Should my company use video resumes?

It’s important to consider the pros and cons of video resumes before moving forward. If introducing video resumes, it’s a good idea to give candidates a choice. Unless you are hiring for a creative role that might include time behind a camera, then you can afford to give candidates the option.

When reviewing video resumes, you also have to give candidates the benefit of the doubt. Just as you expect candidates to be nervous in an interview setting, recording a video can also be very daunting for some. Therefore, unless being confident on camera is a part of the role, be prepared to be generous in your assessment.

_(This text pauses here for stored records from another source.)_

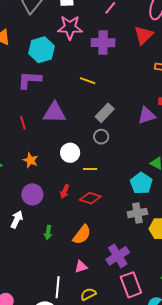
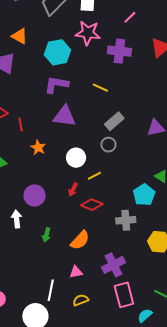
purple L-shape: (30, 80) -> (56, 85), moved
red line: (23, 123) -> (21, 124), moved
orange star: (31, 160) -> (38, 147), moved
yellow line: (90, 169) -> (94, 176), turned -32
red arrow: (65, 191) -> (73, 190), moved
gray cross: (137, 213) -> (126, 220), moved
white arrow: (17, 219) -> (17, 219), turned -36

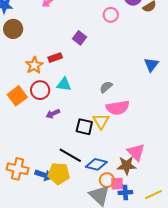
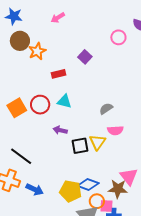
orange star: (34, 65) -> (37, 51), moved
pink semicircle: (118, 108) -> (115, 130), size x0.7
purple arrow: (53, 114) -> (60, 130), moved, turned 32
black square: (84, 127) -> (80, 146), turned -30
black line: (70, 155) -> (21, 156), moved
yellow pentagon: (59, 174) -> (71, 191), moved

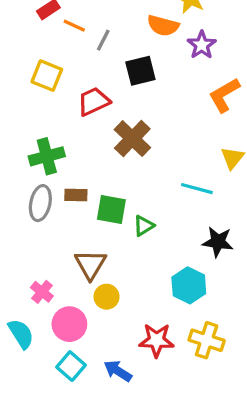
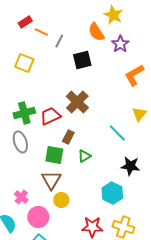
orange semicircle: (163, 26) -> (96, 32), turned 42
red trapezoid: (94, 101) -> (50, 116), moved
cyan line: (197, 189) -> (117, 133), turned 30
brown rectangle: (76, 195) -> (68, 137), moved, turned -64
gray ellipse: (40, 203) -> (20, 142), turned -30
green square: (111, 210) -> (54, 155), moved

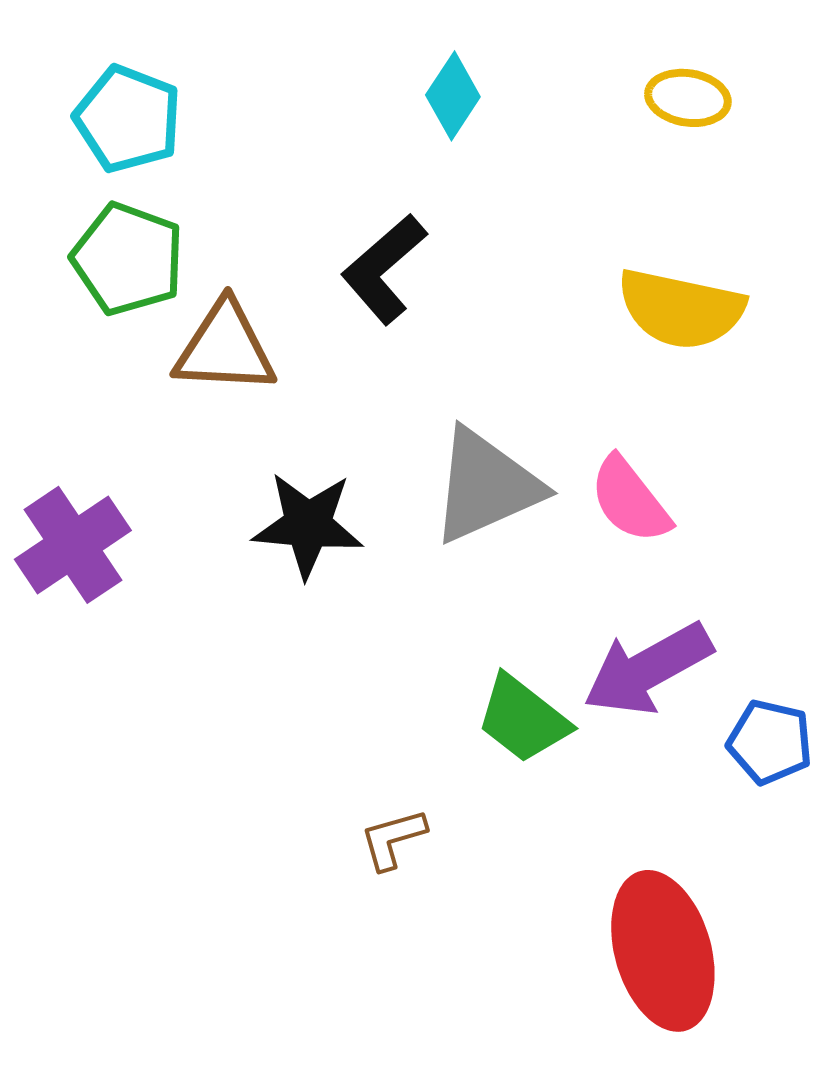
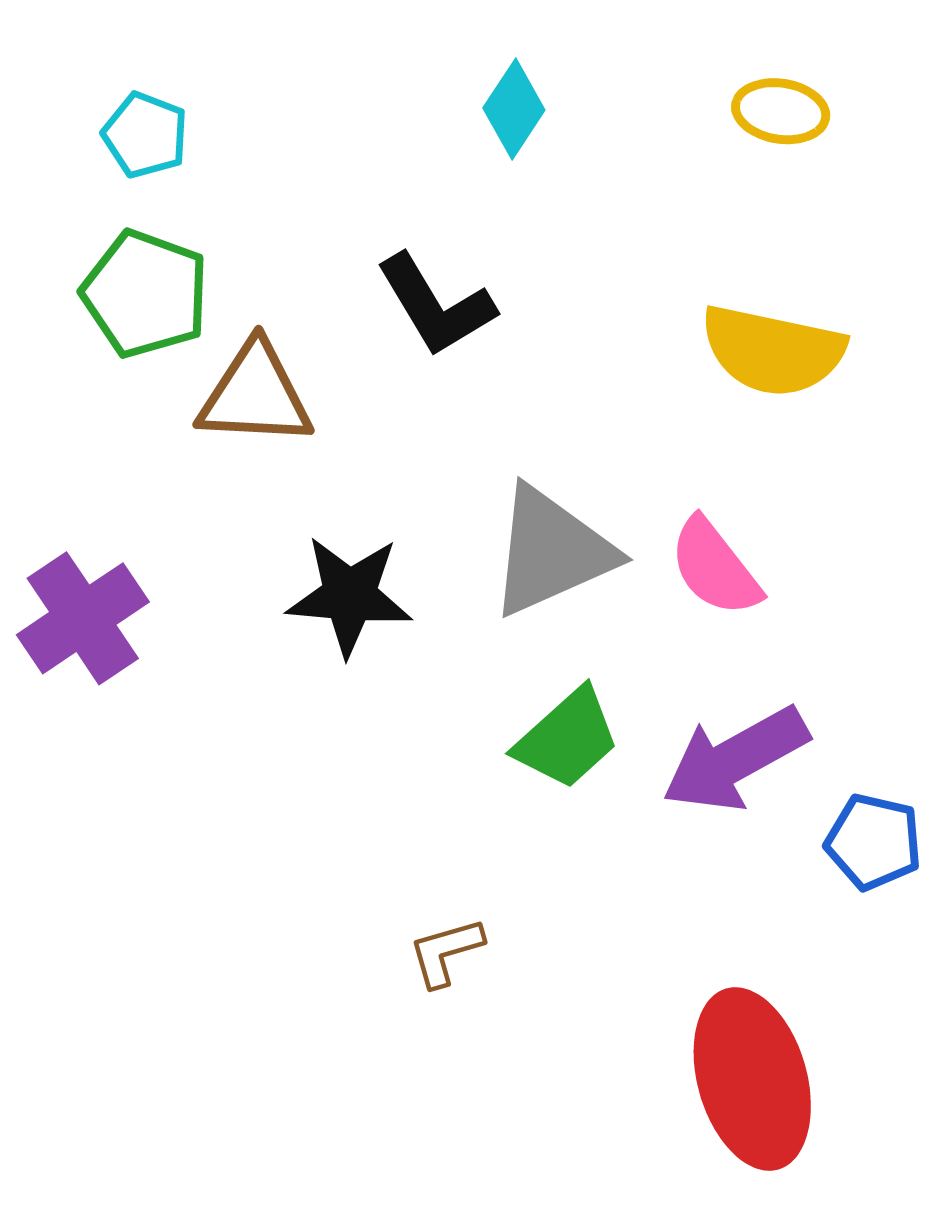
cyan pentagon: (128, 119) -> (145, 135), size x0.7
black L-shape: (384, 269) -> (436, 305), turned -80
green trapezoid: (523, 719) -> (567, 739), moved, turned -80

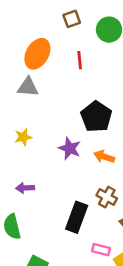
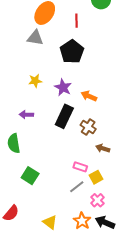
black pentagon: (96, 117) -> (72, 52), moved
yellow star: (23, 137) -> (35, 81), moved
black rectangle: (77, 217) -> (64, 116), moved

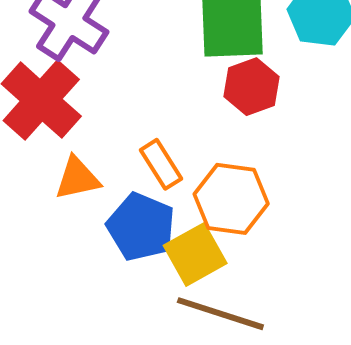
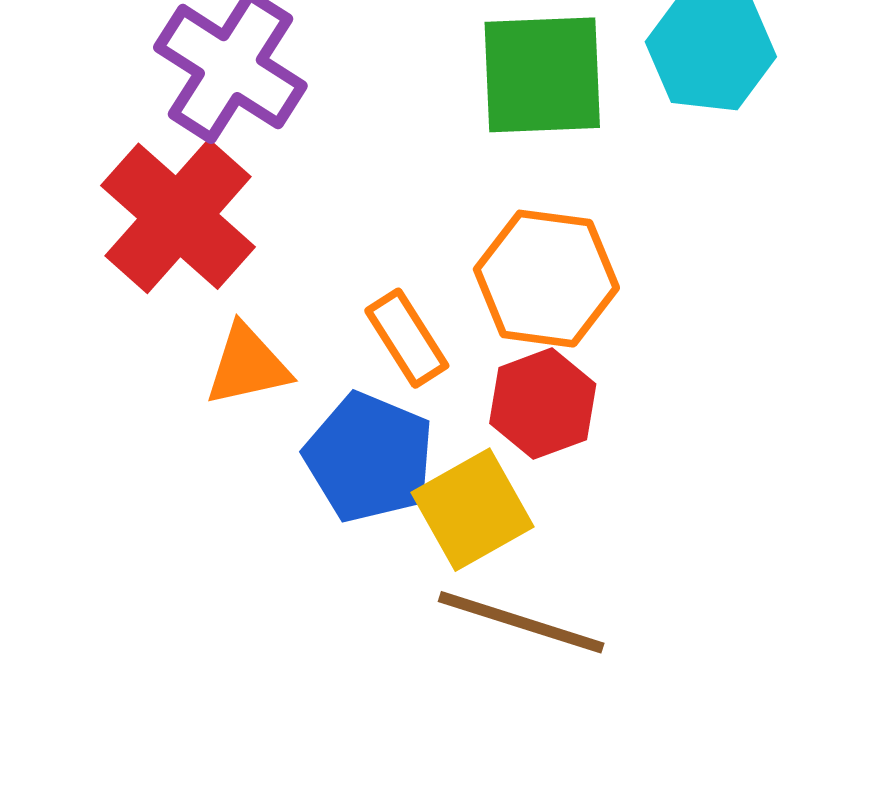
red hexagon: (252, 87) -> (543, 404), moved
orange hexagon: (231, 199) -> (546, 279), moved

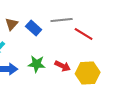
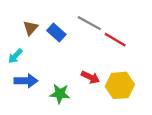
gray line: (62, 20) -> (89, 23), turned 35
green star: (37, 64) -> (60, 94), moved

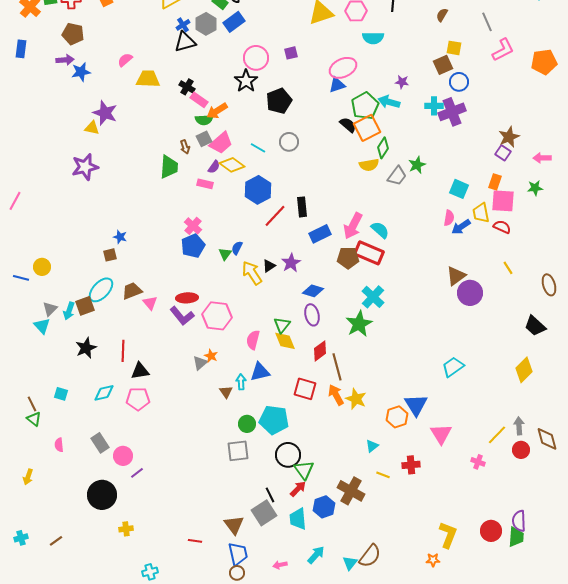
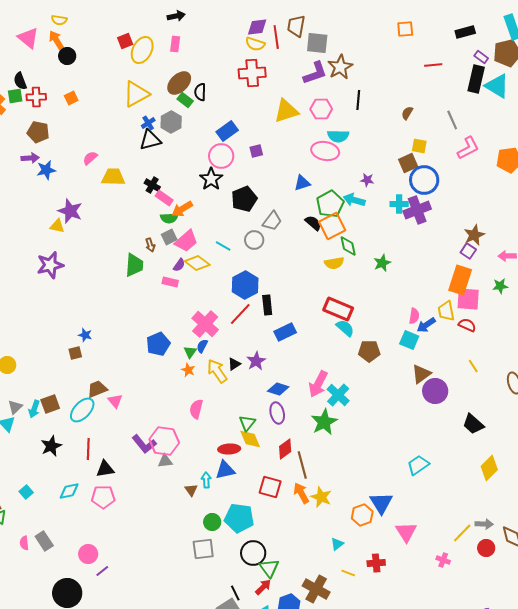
blue rectangle: (234, 22) -> (227, 131), moved
pink ellipse: (343, 68) -> (325, 151), moved, turned 36
blue circle: (459, 82) -> (424, 180), size x1.5
green diamond: (383, 148) -> (348, 246), turned -45
gray trapezoid: (397, 176) -> (272, 221), moved
orange rectangle: (495, 182) -> (460, 280), size x1.8
cyan square: (459, 189) -> (409, 340), moved
blue hexagon: (258, 190) -> (245, 285), moved
pink cross: (193, 226) -> (205, 324), moved, size x1.5
pink arrow: (353, 226) -> (318, 384), moved
red rectangle: (369, 253) -> (338, 309), moved
brown pentagon: (348, 258) -> (369, 351), moved
cyan ellipse: (101, 290) -> (82, 410), moved
red ellipse: (187, 298) -> (229, 449), moved
purple L-shape: (182, 316) -> (144, 444), moved
pink hexagon: (217, 316) -> (164, 441), moved
black trapezoid: (535, 326) -> (473, 424), moved
pink semicircle: (253, 340) -> (196, 409), moved
orange star: (211, 356) -> (188, 370), moved
gray triangle: (200, 363) -> (165, 461), turned 35
cyan square: (61, 394) -> (26, 492), turned 32
gray arrow: (519, 426) -> (484, 524), turned 96
gray rectangle: (100, 443) -> (44, 541), moved

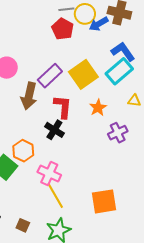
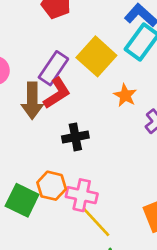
red L-shape: (63, 107) -> (57, 93), moved, turned 65
black cross: (54, 130) -> (75, 137), turned -30
orange hexagon: (23, 151) -> (52, 186), moved

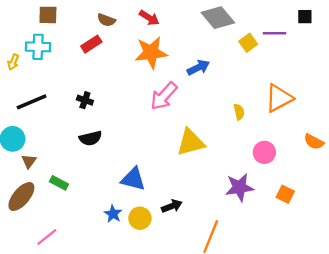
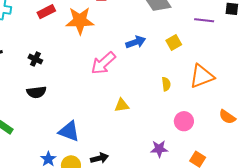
yellow square: (248, 43) -> (174, 42), moved
orange star: (151, 53) -> (80, 21), moved
yellow triangle: (191, 142) -> (122, 105), size x0.6
purple star: (239, 187) -> (159, 149), size x0.7

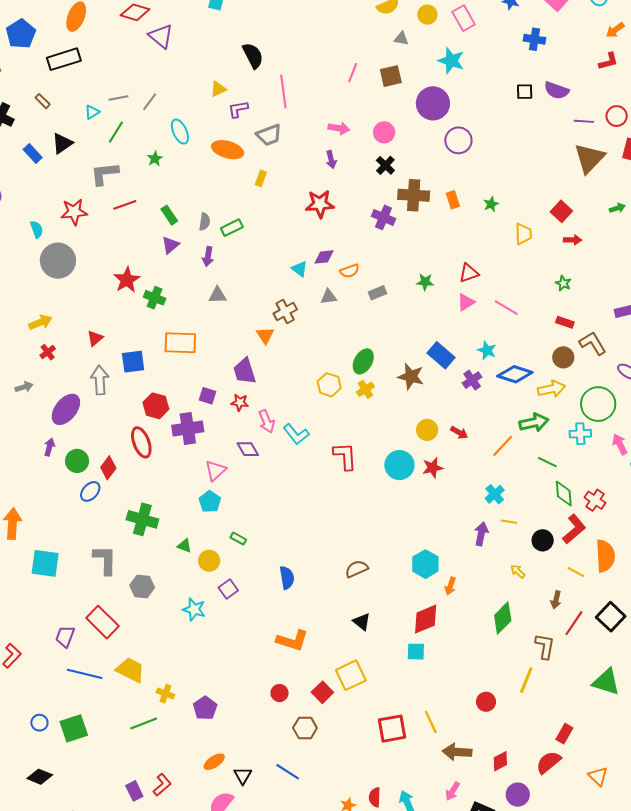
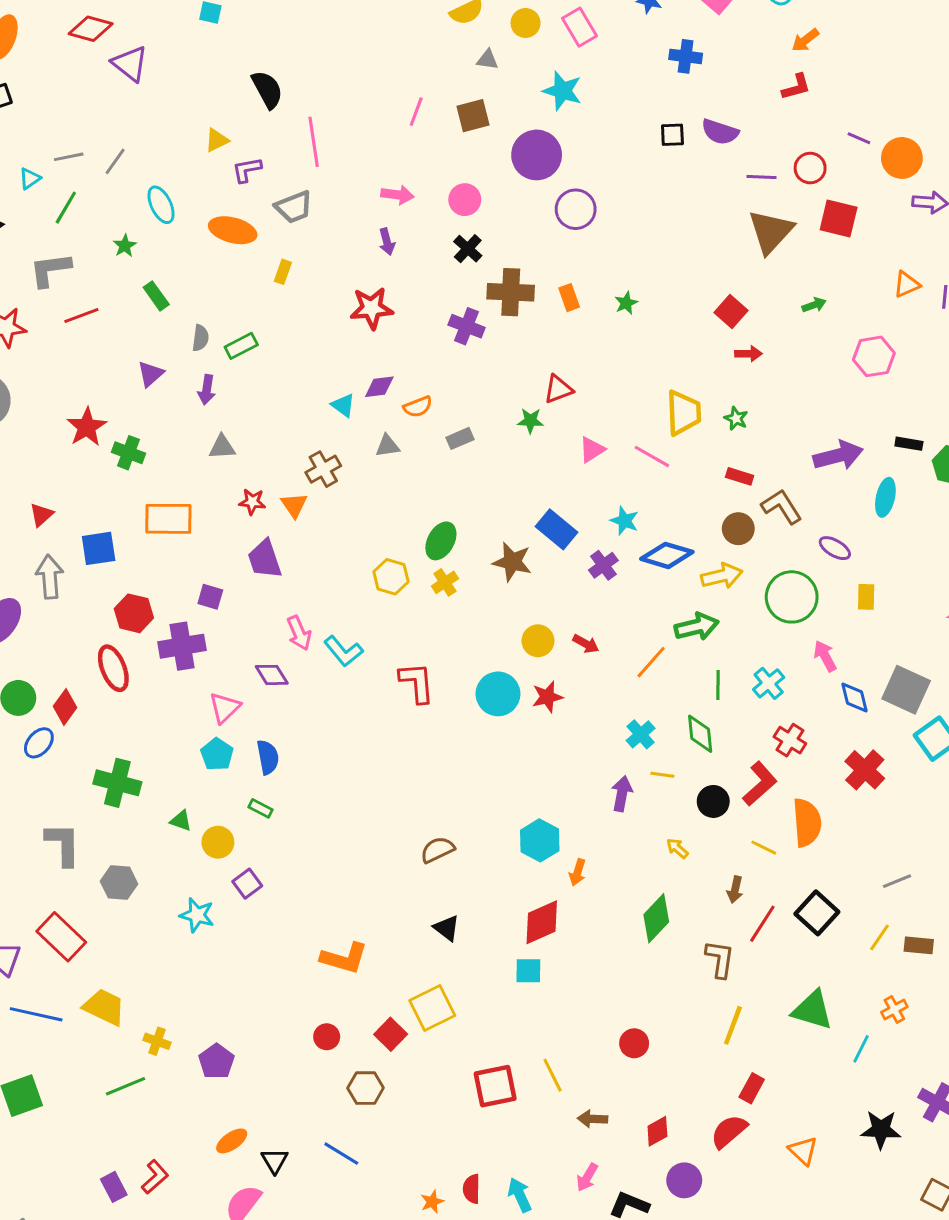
green rectangle: (169, 215) -> (156, 296), moved
yellow trapezoid: (523, 234) -> (683, 413), moved, size x1.4
red triangle: (469, 273) -> (558, 389), moved
red star: (240, 402) -> (252, 502), moved
cyan cross: (580, 434) -> (769, 683), moved, turned -35
green line: (547, 462) -> (718, 685), turned 66
green diamond: (564, 493) -> (700, 734), moved
blue semicircle: (287, 578) -> (268, 757), moved
yellow line: (526, 680) -> (733, 1025), moved
brown arrow: (457, 752) -> (593, 1119), size x0.7

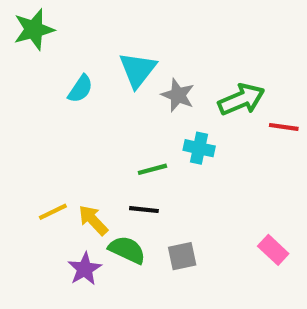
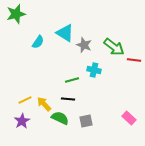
cyan triangle: (138, 70) -> (65, 33), turned -36
green arrow: (241, 99) -> (114, 47), turned 60
purple star: (85, 269) -> (22, 121), moved

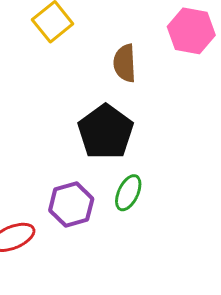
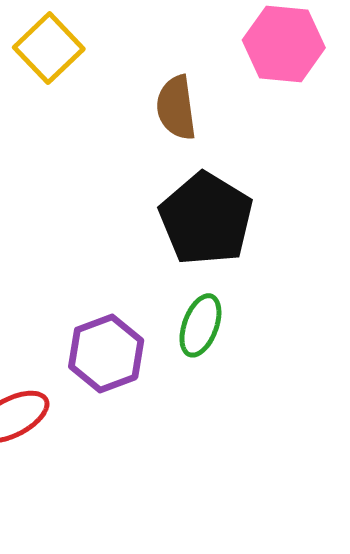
black pentagon: (106, 132) -> (206, 219), moved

You should also consider how you will manage any potential discrimination that may arise from this resume format. For example, how will you ensure selecting video resume candidates does not lead to unconscious bias? One potential way to do this would be to shortlist candidates based on audio alone.

And finally, you should also consider potential security concerns. For example, accepting large video file submissions from unknown individuals could present a security threat. Again, using a well-known platform such as YouTube could help you to avoid this risk.